Losing Your Tax Exempt Status

I have met various non profits that didn’t know they can lose their tax exempt status. They were great at getting the non profit set up. Non profit owners eager to help others sometimes forget to take care of their self. Tax exempt organizations are required to file an annual return with the IRS. If a non profit fails to file for three consecutive years. The tax exempt status is automatically revoked.

Your non profit will be added to the IRS automatically revoked non profit list. This could surely spell disaster for a non profit. Your company will no longer be able to receive tax deductible contributions. You might have to file an income tax return as a corporation or trust. Donors will not feel secure with giving to an organization that fails to manage itself. The IRS doesn’t have an appeal process for an automatic revocation if it was properly done. The company will have to apply for its tax exempt status again. Keep you tax exempt organization off of the revoked list by staying up to date on filings. Let IATC help you if you are having issues.

990 E-Postcard

990 E-Postcard

As a small non profits with gross receipts less than $50,000 annually you may qualify to file a 990N or e-postcard. Form 990-N must be completed and filed electronically, since there is no paper form to send in. Form 990-N filers still have the option to file a complete Form 990 or Form 990-EZ if they choose to. Non profits need to remember gross receipts is defined as all sources of income before any of the expenses are deducted. There is a little flexibility in the %50,000 requirement for non profits. Your organization’s gross receipts are considered to be $50,000 or less if

  1. You have been in existence for 1 year or less and received, or donors have pledged to give, $75,000 or less during its first taxable year.
  2. Your non profit has only existed between 1 and 3 years and averaged $60,000 or less in gross receipts during each of its first two tax years.
  3. Your non profit is at least 3 years old and averaged $50,000 or less in gross receipts for the immediately preceding 3 tax years. The 3 years includes the current year for which calculations are being made.

The three requirements above however exclude any organization that are included in a group return.  Churches, conventions or associations of churches, and any non profit organizations required to file a different return.

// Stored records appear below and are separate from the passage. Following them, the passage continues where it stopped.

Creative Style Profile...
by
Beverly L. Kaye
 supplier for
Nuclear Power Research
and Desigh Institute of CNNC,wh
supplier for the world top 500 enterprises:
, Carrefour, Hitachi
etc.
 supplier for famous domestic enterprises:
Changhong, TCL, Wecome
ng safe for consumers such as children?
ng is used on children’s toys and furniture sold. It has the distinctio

This is the simplest form for non profits to complete and many do this without any help. If you are a do it yourself new non profit just remember the 990-N still has a deadline. It is due on the 15th day of the 5th month after the close of your tax year.

Employee or Contractor

Do you have an employee or contractor working for you? Workers can be either an employee or independent contractors. It would be a good idea to get this issue squared away at the beginning of a business relationship. Confusion on the part of the employee or employer can be a costly mistake. Employees are treated as taxable workers subject to payroll taxes. Independent contractors are self-employed individuals who are responsible for paying their own taxes. Contractors payments are reported on a form 1099. The reporting requirements are also different for both groups. A 1099 is required to be sent to the contractor if you made payments to them that totaled $600 or more in a tax year. Employees earnings are required to be reported on W-2.

The facts surrounding the relationship will provide evidence toward the degree of control and independence. The facts are broken down into three categories.

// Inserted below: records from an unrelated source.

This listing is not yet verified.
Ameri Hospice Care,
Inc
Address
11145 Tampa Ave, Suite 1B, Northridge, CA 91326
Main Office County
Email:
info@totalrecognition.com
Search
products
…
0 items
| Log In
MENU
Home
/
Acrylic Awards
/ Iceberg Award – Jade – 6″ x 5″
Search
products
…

  1. Behavioral Facts: Surrounds the issue of if the company controls or have the right to control what the worker does and how the worker does the job?
  2. Financial Facts: This area focuses on the the business aspects of the worker’s job controlled by the payer. Does the payer pay all of the expenses, supplies all of the tools or supplies, how does the company actually pay the worker?
  3. Type of Relationship: Do you have any written contracts? Do you provide any employee type benefits for the worker like a pension plan, health insurance, etc.? Will the relationship continue and is the work performed as a key aspect of the business?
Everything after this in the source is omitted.